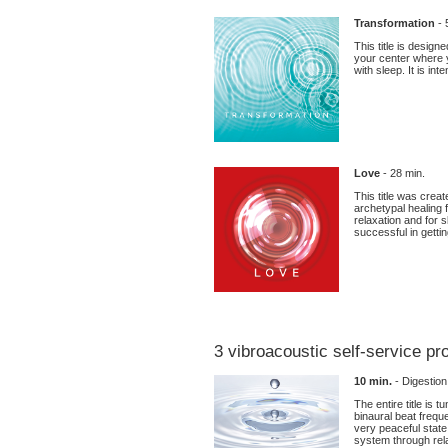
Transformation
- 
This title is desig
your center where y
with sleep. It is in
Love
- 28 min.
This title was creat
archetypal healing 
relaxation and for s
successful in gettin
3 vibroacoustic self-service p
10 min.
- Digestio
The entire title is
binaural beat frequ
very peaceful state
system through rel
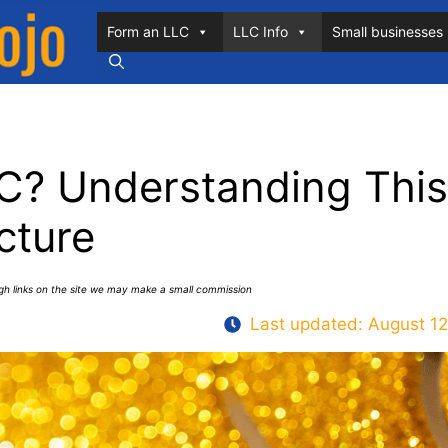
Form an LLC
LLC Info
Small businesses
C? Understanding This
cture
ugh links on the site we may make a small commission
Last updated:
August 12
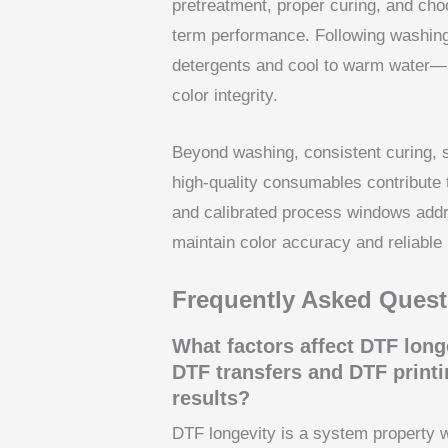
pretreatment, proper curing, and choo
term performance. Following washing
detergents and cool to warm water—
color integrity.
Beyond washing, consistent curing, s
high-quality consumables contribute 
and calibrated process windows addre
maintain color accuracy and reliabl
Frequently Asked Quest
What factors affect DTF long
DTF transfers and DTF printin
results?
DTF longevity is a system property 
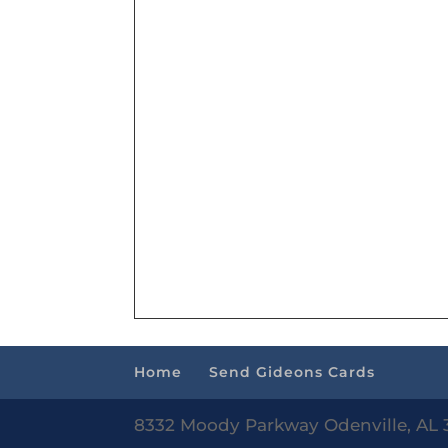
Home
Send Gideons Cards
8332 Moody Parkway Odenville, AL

------------------------

§ **TRY IT**
Report each line of the data in which "curing" occurs.

§ **TASK ANSWER**
pretreatment, proper curing, and choo
Beyond washing, consistent curing, s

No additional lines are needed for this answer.